** Opening Records provided block **
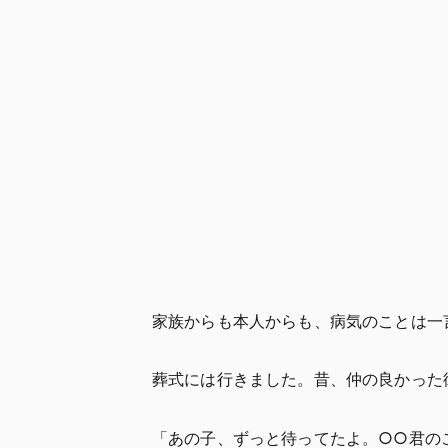
家族からも本人からも、病気のことは一
葬式には行きました。昔、仲の良かった
「あの子、ずっと待ってたよ。○○君の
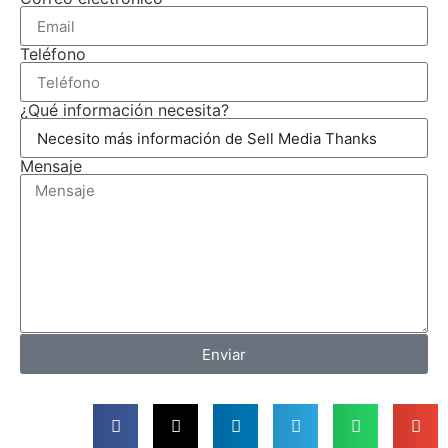
Teléfono
¿Qué información necesita?
Mensaje
Enviar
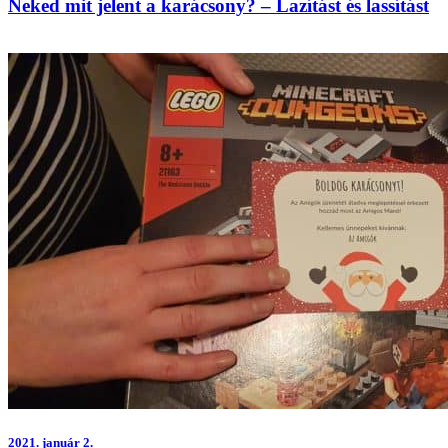
Neked mit jelent a karácsony? – Lazítást és lassítást
2021.
január 2.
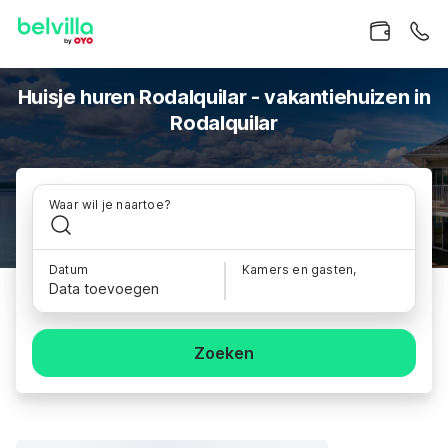
Huisje huren Rodalquilar - vakantiehuizen in
Rodalquilar
Waar wil je naartoe?
Datum
Kamers en gasten,
Data toevoegen
Zoeken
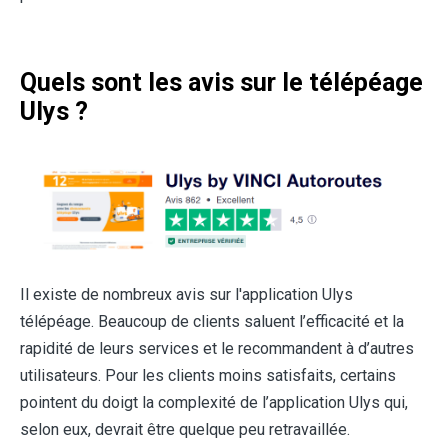
Quels sont les avis sur le télépéage
Ulys ?
Il existe de nombreux avis sur l'application Ulys
télépéage. Beaucoup de clients saluent l’efficacité et la
rapidité de leurs services et le recommandent à d’autres
utilisateurs. Pour les clients moins satisfaits, certains
pointent du doigt la complexité de l’application Ulys qui,
selon eux, devrait être quelque peu retravaillée.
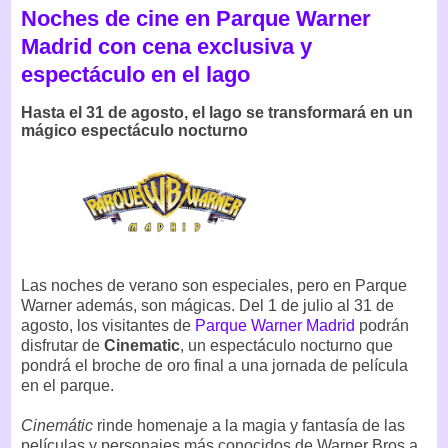
Noches de cine en Parque Warner
Madrid con cena exclusiva y
espectáculo en el lago
Hasta el 31 de agosto, el lago se transformará en un
mágico espectáculo nocturno
Las noches de verano son especiales, pero en Parque
Warner además, son mágicas. Del 1 de julio al 31 de
agosto, los visitantes de
Parque Warner Madrid
podrán
disfrutar de
Cinematic
, un espectáculo nocturno que
pondrá el broche de oro final a una jornada de película
en el parque.
Cinemátic
rinde homenaje a la magia y fantasía de las
películas y personajes más conocidos de Warner Bros a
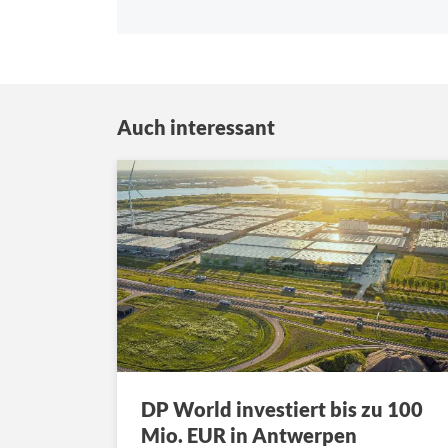
Auch interessant
DP World investiert bis zu 100
Mio. EUR in Antwerpen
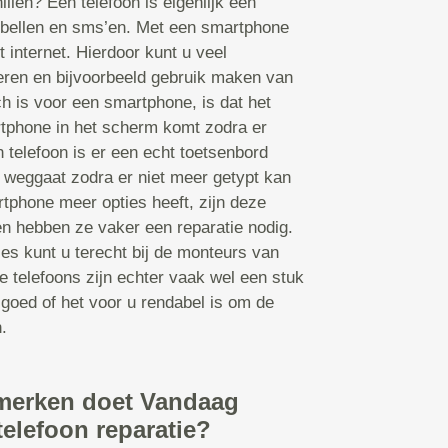
illen? Een telefoon is eigenlijk een
bellen en sms’en. Met een smartphone
t internet. Hierdoor kunt u veel
leren en bijvoorbeeld gebruik maken van
 is voor een smartphone, is dat het
tphone in het scherm komt zodra er
 telefoon is er een echt toetsenbord
 weggaat zodra er niet meer getypt kan
tphone meer opties heeft, zijn deze
en hebben ze vaker een reparatie nodig.
ies kunt u terecht bij de monteurs van
 telefoons zijn echter vaak wel een stuk
 goed of het voor u rendabel is om de
.
merken doet Vandaag
telefoon reparatie?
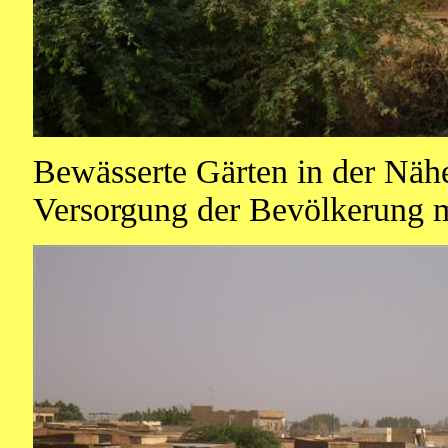
Bewässerte Gärten in der Nähe
Versorgung der Bevölkerung 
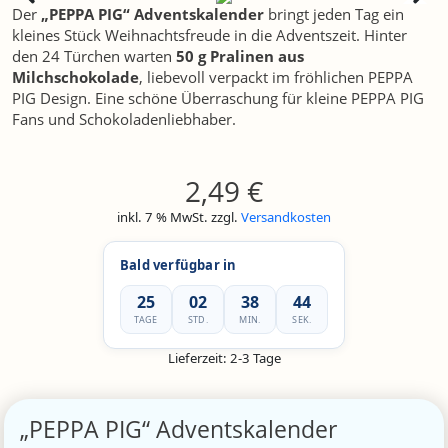
Der
„PEPPA PIG“ Adventskalender
bringt jeden Tag ein
kleines Stück Weihnachtsfreude in die Adventszeit. Hinter
den 24 Türchen warten
50 g Pralinen aus
Milchschokolade
, liebevoll verpackt im fröhlichen PEPPA
PIG Design. Eine schöne Überraschung für kleine PEPPA PIG
Fans und Schokoladenliebhaber.
2,49
€
inkl. 7 % MwSt.
zzgl.
Versandkosten
Bald verfügbar in
25
02
38
43
TAGE
STD.
MIN.
SEK.
Lieferzeit:
2-3 Tage
„PEPPA PIG“ Adventskalender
** Closing Records provided block **
Lines above that include the string "application" need to be copied.

Il existe de nombreux avis sur l'application Ulys
pointent du doigt la complexité de l’application Ulys qui,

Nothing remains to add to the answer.